Mam trzy klejnoty. Strzegę ich i osłaniam.
Pierwszy to miłosierdzie. Drugi to umiarkowanie.
Trzeci polega na tym,
że nie ośmielam się wyjść przed innych ludzi na świecie.
(Laozi)
Niemcy to kraj w którym byłam wielokrotnie... Mimo to wciąż wracam, odkrywam tam nowe miejsca, które mnie fascynują i zachwycają... Tym razem odwiedziłam Brunszwik (Braunschweig) bardzo piękne i historyczne miasto w Dolnej Saksonii... Według mnie jest wyjątkowe, zachwycające... Jest niczym ukryta perła, którą każdy powinien odkryć dla siebie...
Poznawanie Brunszwiku rozpoczęłam od ciekawej budowli, rekonstrukcji Pałacu Książęcego, który obecnie jest nowoczesnym centrum handlowym (Schloss Arkaden), położonym w samym sercu miasta...
Poprzednia budowla została wzniesiona w 1841 roku i była rezydencją książąt Brunszwiku niemieckiego rodu Welfów inaczej Gwelfów... Pałac doznał bardzo poważnych zniszczeń przez naloty bombowe w czasie II wojny światowej... Na polecenie Rady Miasta w 1960 roku został całkowicie rozebrany a na jego miejscu założono park, który został zlikwidowany wiosną 2005 roku... Dwa lata później na jego miejscu otwarto centrum handlowe - Pałacowe Arkady...
* Parada w 1855 roku przed Pałacem Książęcym *
Po wejściu na taras widokowy oglądam imponującą panoramę centrum Brunszwiku... Z góry widoczna jest architektura miasta, wieże kościołów m.in. świętego Marcina, świętego Michała, świętej Katarzyny, świętej Magni, świętego Piotra, świętego Jakuba, katedry...
Schodząc schodami z tarasu widokowego oglądam liczne panele obrazowe z przeszłości Pałacu Książęcego aż do współczesności...
Na placu przed Pałacem Książęcym uwagę moją przykuwają dwa pomniki dużych rozmiarów... Jeden przedstawia księcia Brunszwiku Karola Wilhelma, jest uznawany na twórcę nowoczesnego systemu prowadzenia wojny w drugiej połowie XVIII wieku... Na drugim pomniku jest syn Karola Wilhelma, książę Fryderyk Wilhelm, który wstąpił do armii pruskiej i wziął udział w kampanii przeciw rewolucji Francuskiej...
Bardzo dziękuję za odwiedziny i pozostawione komentarze...
Serdecznie wszystkich pozdrawiam...
Imponująca budowla wzniesiona z ogromnym rozmachem!

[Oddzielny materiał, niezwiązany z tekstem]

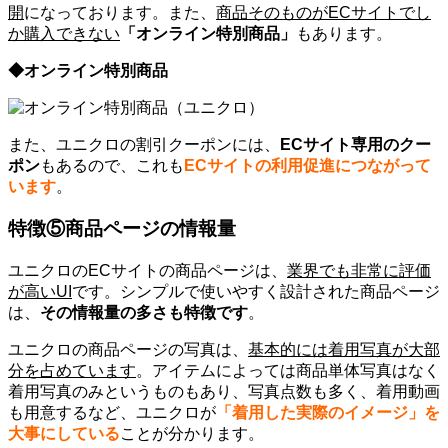
開
になっております。また、
商品そのものがECサイトでし
か購入できない
「オンライン特別商品」
もあります。
◆オンライン特別商品
また、ユニクロの割引クーポンには、
ECサイト専用のクー
ポン
もあるので、これも
ECサイトの利用促進につながって
います
。
特徴⑤商品ページの情報量
ユニクロのECサイトの商品ページは、
業界でも非常に評価
が高いUI
です。シンプルで使いやすく設計された商品ページ
は、
その情報量の多さも特徴です
。
ユニクロの商品ページの写真は、
基本的には着用写真が大部
分を占めています
。アイテムによっては商品単体写真はなく
着用写真のみというものもあり、写真点数も多く、着用動画
も用意するなど、ユニクロが
「着用した実際のイメージ」を
大事にしている
ことが分かります。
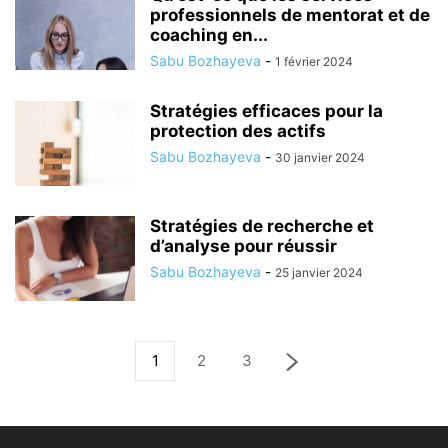
professionnels de mentorat et de
coaching en...
Sabu Bozhayeva
-
1 février 2024
Stratégies efficaces pour la
protection des actifs
Sabu Bozhayeva
-
30 janvier 2024
Stratégies de recherche et
d’analyse pour réussir
Sabu Bozhayeva
-
25 janvier 2024
1
2
3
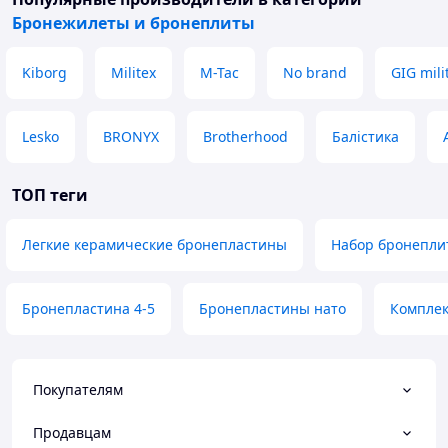
Бронежилеты и бронеплиты
Kiborg
Militex
M-Tac
No brand
GIG mili
Lesko
BRONYX
Brotherhood
Балістика
ТОП теги
Легкие керамические бронепластины
Набор бронепли
Бронепластина 4-5
Бронепластины нато
Комплек
Покупателям
Продавцам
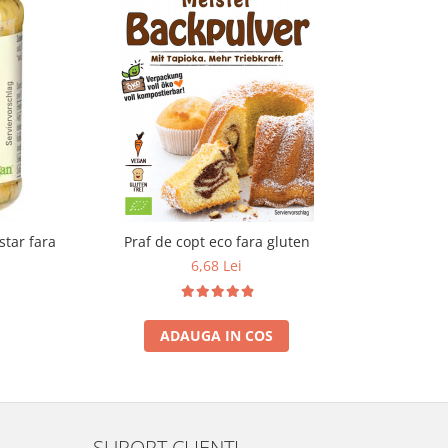
tar fara
Praf de copt eco fara gluten
Bautura
6,68 Lei
ADAUGA IN COS
SUPORT CLIENTI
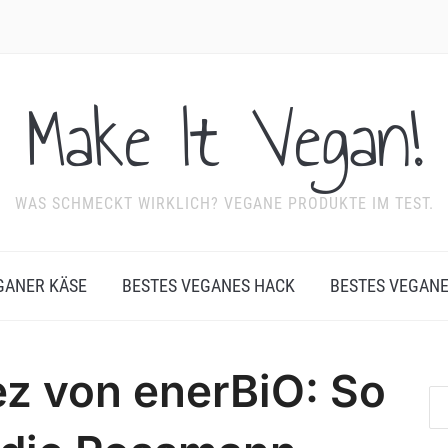
Make It Vegan!
WAS SCHMECKT WIRKLICH? VEGANE PRODUKTE IM TEST.
GANER KÄSE
BESTES VEGANES HACK
BESTES VEGAN
z von enerBiO: So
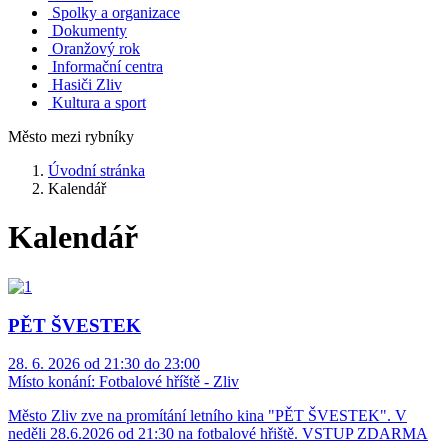
Spolky a organizace
Dokumenty
Oranžový rok
Informační centra
Hasiči Zliv
Kultura a sport
Město mezi rybníky
Úvodní stránka
Kalendář
Kalendář
PĚT ŠVESTEK
28. 6. 2026 od 21:30 do 23:00
Místo konání:
Fotbalové hříště - Zliv
Město Zliv zve na promítání letního kina "PĚT ŠVESTEK". V
neděli 28.6.2026 od 21:30 na fotbalové hřiště. VSTUP ZDARMA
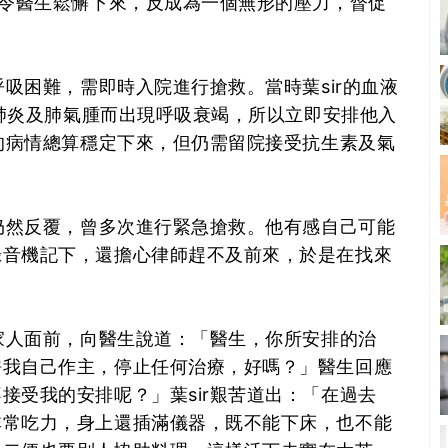
有令醫生鬆懈下來，反成為一個無形的壓力，督促
呼吸困難，需即時入院進行搶救。當時葉sir的血液
於肺炎及肺氣腫而出現呼吸衰竭，所以立即安排他入
r的病情總算穩定下來，但仍需留院接受抗生素及氣
情仍然反覆，曾多次進行緊急搶救。他有感自己可能
錄音機記下，還擔心律師趕不及前來，於是在找來
的家人面前，向醫生說道：「醫生，你所安排的治
許我自己作主，停止任何治療，好嗎？」醫生回應
接受我的安排呢？」葉sir艱苦道出：「在過去
非常吃力，身上還插滿儀器，既不能下床，也不能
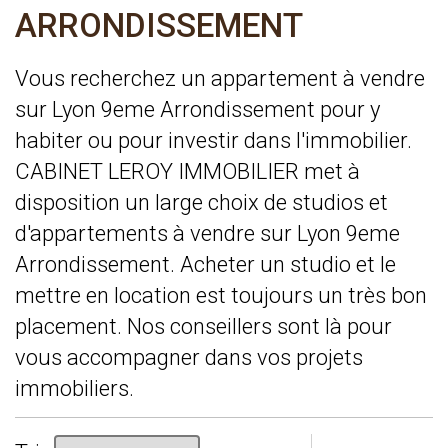
ARRONDISSEMENT
Vous recherchez un appartement à vendre
sur Lyon 9eme Arrondissement pour y
habiter ou pour investir dans l'immobilier.
CABINET LEROY IMMOBILIER met à
disposition un large choix de studios et
d'appartements à vendre sur Lyon 9eme
Arrondissement. Acheter un studio et le
mettre en location est toujours un très bon
placement. Nos conseillers sont là pour
vous accompagner dans vos projets
immobiliers.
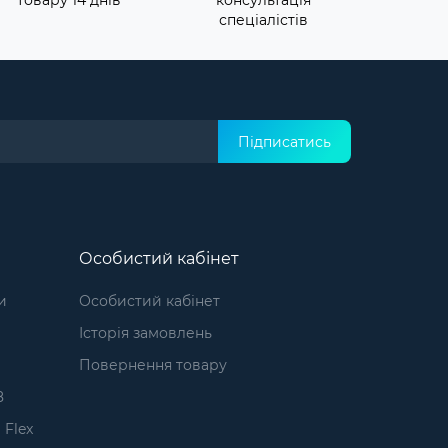
спеціалістів
Підписатись
Особистий кабінет
и
Особистий кабінет
Історія замовлень
1
Повернення товару
8
 Flex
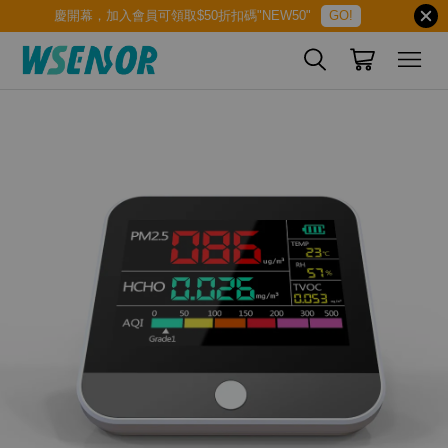
慶開幕，加入會員可領取$50折扣碼"NEW50"
GO!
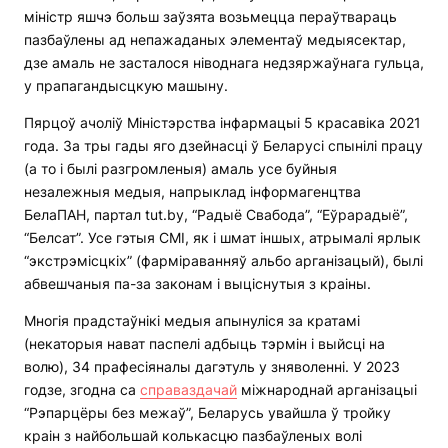
міністр яшчэ больш заўзята возьмецца пераўтвараць
пазбаўлены ад непажаданых элементаў медыясектар,
дзе амаль не засталося ніводнага недзяржаўнага гульца,
у прапагандысцкую машыну.
Пярцоў ачоліў Міністэрства інфармацыі 5 красавіка 2021
года. За тры гады яго дзейнасці ў Беларусі спынілі працу
(а то і былі разгромленыя) амаль усе буйныя
незалежныя медыя, напрыклад інформагенцтва
БелаПАН, партал tut.by, “Радыё Свабода”, “Еўрарадыё”,
“Белсат”. Усе гэтыя СМІ, як і шмат іншых, атрымалі ярлык
“экстрэмісцкіх” (фарміраванняў альбо арганізацый), былі
абвешчаныя па-за законам і выціснутыя з краіны.
Многія прадстаўнікі медыя апынуліся за кратамі
(некаторыя нават паспелі адбыць тэрмін і выйсці на
волю), 34 прафесіяналы дагэтуль у зняволенні. У 2023
годзе, згодна са
справаздачай
міжнароднай арганізацыі
“Рэпарцёры без межаў”, Беларусь увайшла ў тройку
краін з найбольшай колькасцю пазбаўленых волі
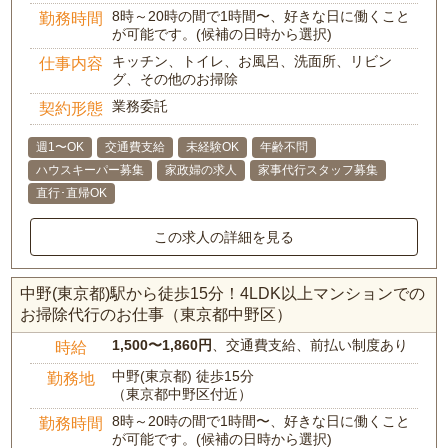
8時～20時の間で1時間〜、好きな日に働くこと
勤務時間
が可能です。(候補の日時から選択)
キッチン、トイレ、お風呂、洗面所、リビン
仕事内容
グ、その他のお掃除
業務委託
契約形態
週1〜OK
交通費支給
未経験OK
年齢不問
ハウスキーパー募集
家政婦の求人
家事代行スタッフ募集
直行･直帰OK
この求人の詳細を見る
中野(東京都)駅から徒歩15分！4LDK以上マンションでの
お掃除代行のお仕事（東京都中野区）
1,500〜1,860円
、交通費支給、前払い制度あり
時給
中野(東京都) 徒歩15分
勤務地
（東京都中野区付近）
8時～20時の間で1時間〜、好きな日に働くこと
勤務時間
が可能です。(候補の日時から選択)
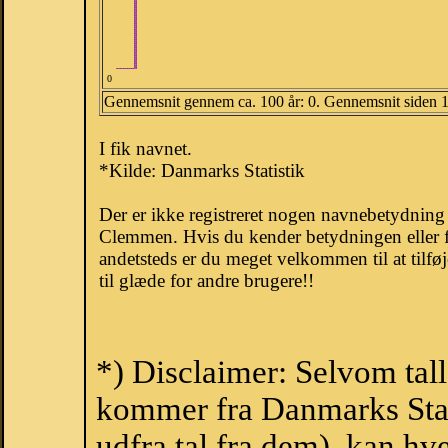
0
Gennemsnit gennem ca. 100 år: 0. Gennemsnit siden 
I fik navnet.
*Kilde: Danmarks Statistik
Der er ikke registreret nogen navnebetydnin
Clemmen. Hvis du kender betydningen eller 
andetsteds er du meget velkommen til at tilfø
til glæde for andre brugere!!
*) Disclaimer: Selvom tal
kommer fra Danmarks Stati
udfra tal fra dem), kan h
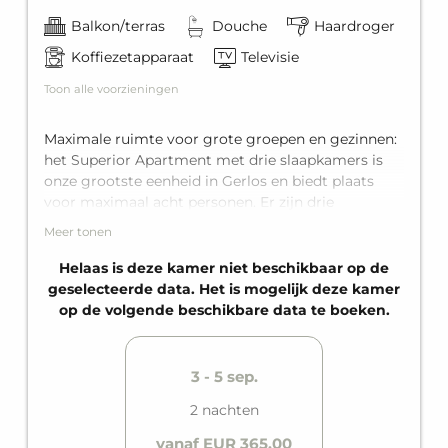
Balkon/terras
Douche
Haardroger
Koffiezetapparaat
Televisie
Toon alle voorzieningen
Maximale ruimte voor grote groepen en gezinnen:
het Superior Apartment met drie slaapkamers is
onze grootste eenheid in Gerlos en biedt plaats
voor maximaal acht personen. Er zijn drie
afzonderlijke slaapkamers met ieder een king-size
Meer tonen
tweepersoons bed, en daarbij nog een
comfortabele slaapbank voor twee personen in de
Helaas is deze kamer niet beschikbaar op de
woonruimte. Het appartement beschik over drie
geselecteerde data. Het is mogelijk deze kamer
badkamers met douche voor maximale privacy,
op de volgende beschikbare data te boeken.
een volledig uitgeruste keuken en privé-balkon.
3 - 5 sep.
2 nachten
vanaf EUR 365,00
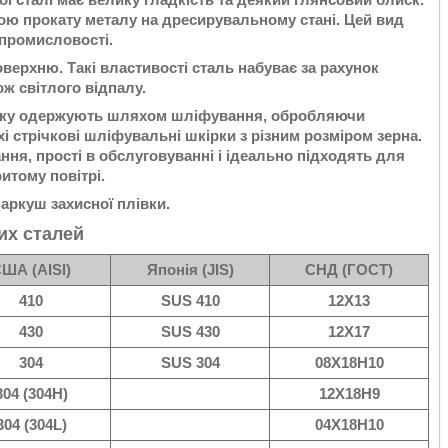
ою прокату металу на дресирувальному стані. Цей вид
 промисловості.
верхню. Такі властивості сталь набуває за рахунок
ж світлого відпалу.
, яку одержують шляхом шліфування, обробляючи
і стрічкові шліфувальні шкірки з різним розміром зерна.
ння, прості в обслуговуванні і ідеально підходять для
итому повітрі.
 аркуш захисної плівки.
их сталей
ША (AISI)
Японія (JIS)
СНД (ГОСТ)
410
SUS 410
12Х13
430
SUS 430
12Х17
304
SUS 304
08Х18Н10
304 (304H)
12Х18Н9
304 (304L)
04Х18Н10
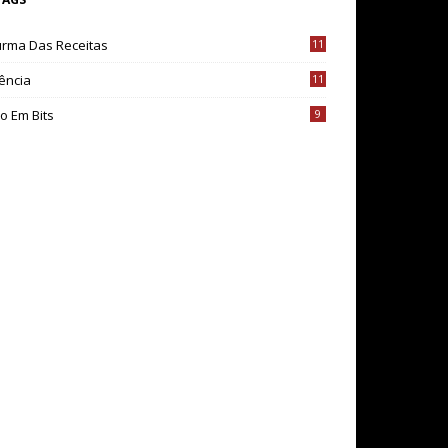
urma Das Receitas
11
ência
11
o Em Bits
9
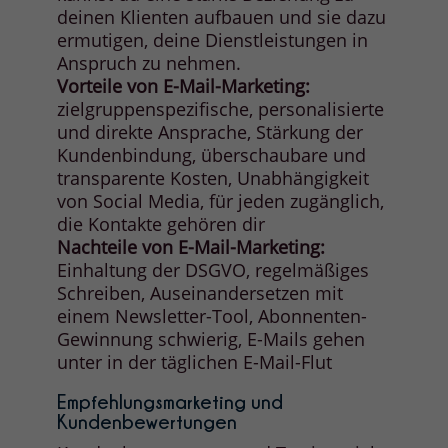
deinen Klienten aufbauen und sie dazu
ermutigen, deine Dienstleistungen in
Anspruch zu nehmen.
Vorteile von E-Mail-Marketing:
zielgruppenspezifische, personalisierte
und direkte Ansprache, Stärkung der
Kundenbindung, überschaubare und
transparente Kosten, Unabhängigkeit
von Social Media, für jeden zugänglich,
die Kontakte gehören dir
Nachteile von E-Mail-Marketing:
Einhaltung der DSGVO, regelmäßiges
Schreiben, Auseinandersetzen mit
einem Newsletter-Tool, Abonnenten-
Gewinnung schwierig, E-Mails gehen
unter in der täglichen E-Mail-Flut
Empfehlungsmarketing und
Kundenbewertungen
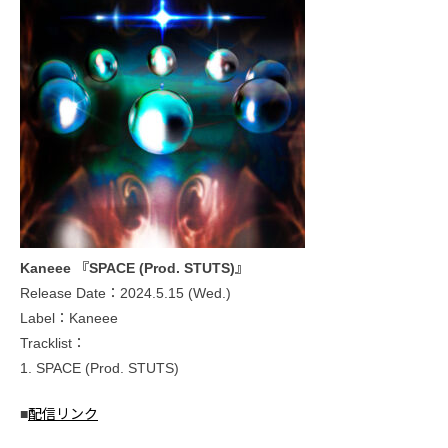
Kaneee 『SPACE (Prod. STUTS)』
Release Date：2024.5.15 (Wed.)
Label：Kaneee
Tracklist：
1. SPACE (Prod. STUTS)
■
配信リンク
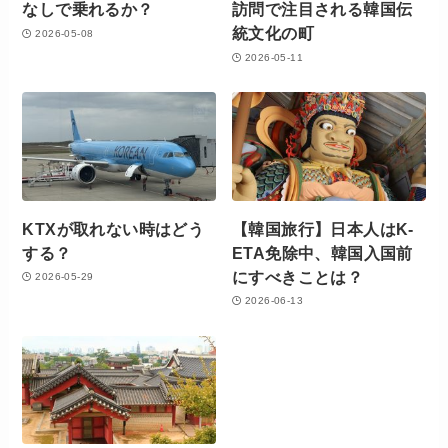
なしで乗れるか？
訪問で注目される韓国伝
統文化の町
2026-05-08
2026-05-11
KTXが取れない時はどう
【韓国旅行】日本人はK-
する？
ETA免除中、韓国入国前
にすべきことは？
2026-05-29
2026-06-13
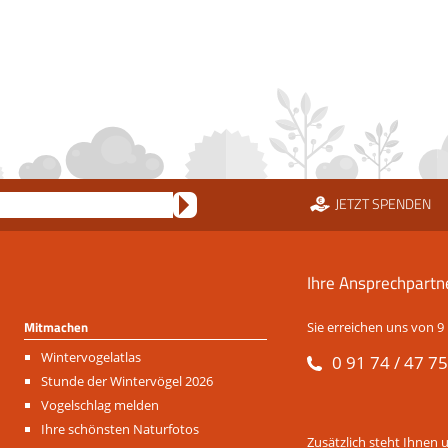
JETZT SPENDEN
Ihre Ansprechpartn
Mitmachen
Sie erreichen uns von 9 
Navigation
Wintervogelatlas
0 91 74 / 47 75
überspringen
Stunde der Wintervögel 2026
Vogelschlag melden
Ihre schönsten Naturfotos
Zusätzlich steht Ihnen 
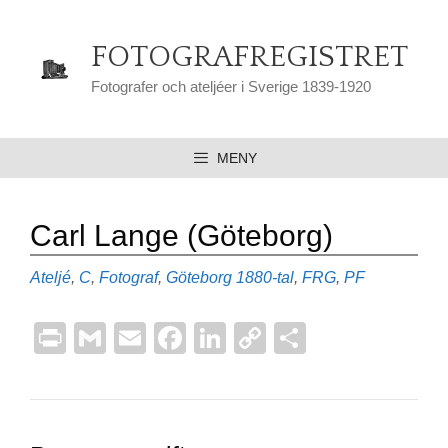
Hoppa
till
FOTOGRAFREGISTRET
innehåll
Fotografer och ateljéer i Sverige 1839-1920
MENY
Carl Lange (Göteborg)
Kategorier
Etiketter
Ateljé
,
C
,
Fotograf
,
Göteborg
1880-tal
,
FRG
,
PF
Pr
G
E
F
Li
C
D
in
m
m
a
n
o
el
t
ail
ail
c
k
p
a
e
e
y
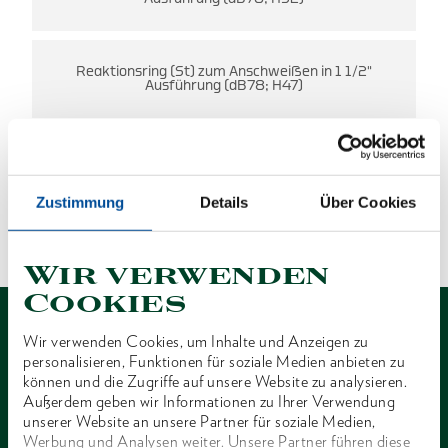
Reaktionsring (St) zum Anschweißen in 1 1/2"
Ausführung (dB78; H47)
ES WURDEN KEINE ERGEBNISSE
Zustimmung
Details
Über Cookies
GEFUNDEN.
1 von 1
Wir verwenden
Cookies
Wir verwenden Cookies, um Inhalte und Anzeigen zu
personalisieren, Funktionen für soziale Medien anbieten zu
können und die Zugriffe auf unsere Website zu analysieren.
Außerdem geben wir Informationen zu Ihrer Verwendung
Kontakt
unserer Website an unsere Partner für soziale Medien,
Werbung und Analysen weiter. Unsere Partner führen diese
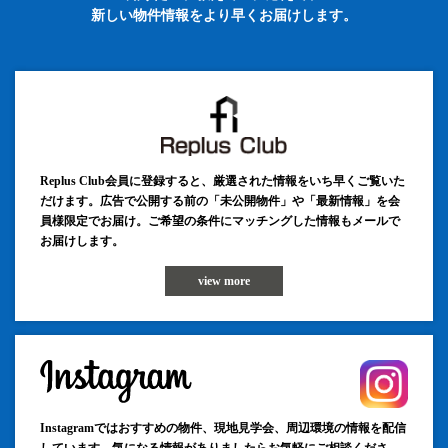
新しい物件情報をより早くお届けします。
Replus Club会員に登録すると、厳選された情報をいち早くご覧いた
だけます。広告で公開する前の「未公開物件」や「最新情報」を会
員様限定でお届け。ご希望の条件にマッチングした情報もメールで
お届けします。
view more
Instagramではおすすめの物件、現地見学会、周辺環境の情報を配信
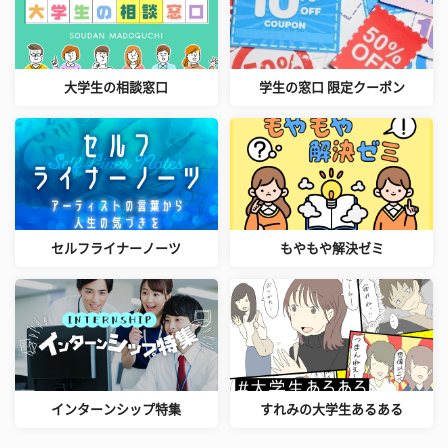
大学生の相談窓口
学生の窓口 限定クーポン
セルフライナーノーツ
もやもや解決ゼミ
インターンシップ特集
すれみの大学生あるある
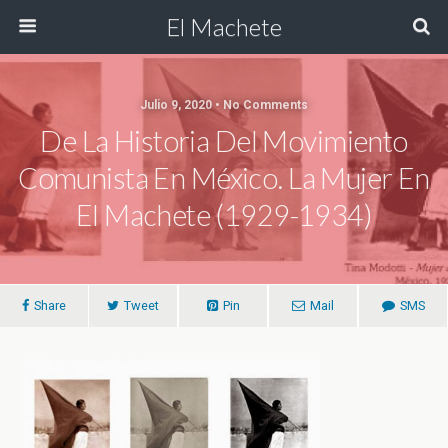
El Machete
Julio 9, 2020 • No Comments
De La Historia Del Movimiento
Comunista En México. La Mujer En
El Machete (1929-1934)
Share
Tweet
Pin
Mail
SMS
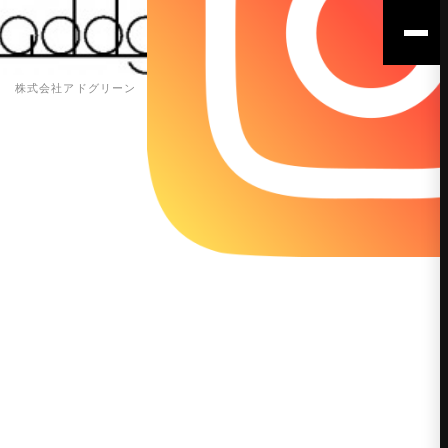
株式会社アドグリーン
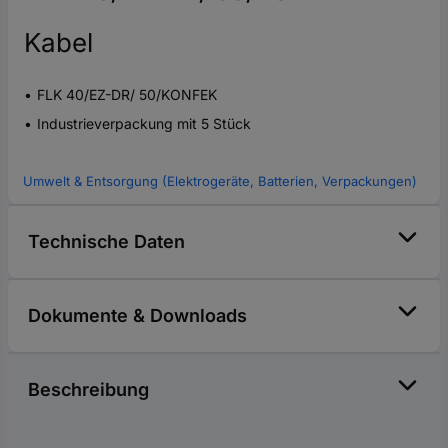
Kabel
FLK 40/EZ-DR/ 50/KONFEK
Industrieverpackung mit 5 Stück
Umwelt & Entsorgung (Elektrogeräte, Batterien, Verpackungen)
Technische Daten
Dokumente & Downloads
Beschreibung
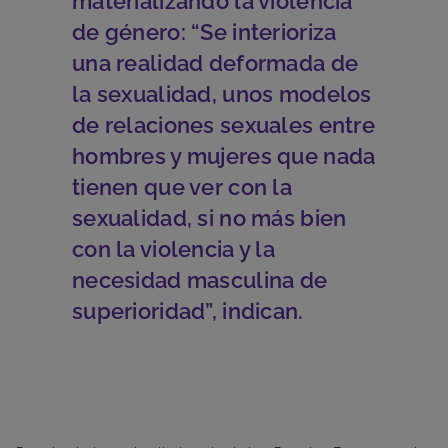
materializando la violencia
de género: “Se interioriza
una realidad deformada de
la sexualidad, unos modelos
de relaciones sexuales entre
hombres y mujeres que nada
tienen que ver con la
sexualidad, si no más bien
con la violencia y la
necesidad masculina de
superioridad”, indican.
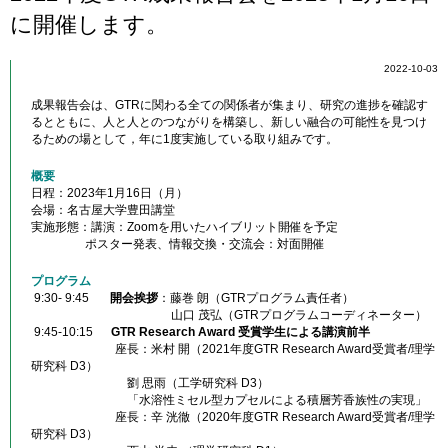
に開催します。
2022-10-03
成果報告会は、GTRに関わる全ての関係者が集まり、研究の進捗を確認す
るとともに、人と人とのつながりを構築し、新しい融合の可能性を見つけ
るための場として，年に1度実施している取り組みです。
概要
日程：2023年1月16日（月）
会場：名古屋大学豊田講堂
実施形態：講演：Zoomを用いたハイブリット開催を予定
ポスター発表、情報交換・交流会：対面開催
プログラム
9:30- 9:45
開会挨拶
：藤巻 朗（GTRプログラム責任者）
山口 茂弘（GTRプログラムコーディネーター）
9:45-10:15
GTR Research Award 受賞学生による講演前半
座長：米村 開（2021年度GTR Research Award受賞者/理学
研究科 D3）
劉 思雨（工学研究科 D3）
「水溶性ミセル型カプセルによる積層芳香族性の実現」
座長：辛 洸徹（2020年度GTR Research Award受賞者/理学
研究科 D3）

Ciekawostką jest taras widokowy na dachu i możliwość podziwiania z bliska posągu o tak zacnych rozmiarach i wadze z polskim akcentem w tle!
OdpowiedzUsuńZ zainteresowaniem poczytałam Łucjo o historii pałacu a Twoja dokładna fotorelacja dopełnia całości ;-))
Pozdrawiam weekendowo życząc słońca, zdrowia i pogody ducha!
Anita
Skromnie napiszę, że zawsze jak jestem w jakimś mieście, to szukam miejscówki na którą mogę się wspiąć i oglądać całą panoramę. Patrzeć dalekoooo, gdzie tylko wzrok poniesie i na tych malutkich ludzików na dole :)
OdpowiedzUsuńPałac też ma swój urok. Serdeczności.
Ciekawy pomysł nadanie starym budowlom nowych funkcjonalności, ale tutaj, jak rozumiem wszystko zbudowano na nowo na podstawie starych wzorów. Też ciekawe rozwiązanie. Lubię oglądać widoki z wysoko znajdujących się punktów widokowych, pod warunkiem, że można tam wjechać windą. Niemcy są przeze mnie mało znane i stanowią taki podróżniczy wyrzut sumienia, bo w końcu są blisko.
OdpowiedzUsuńŁucjo, podziwiam Twoją umiejętność dostrzegania piękna architektury i jej szczegółów. Kolejna imponująca budowla.:))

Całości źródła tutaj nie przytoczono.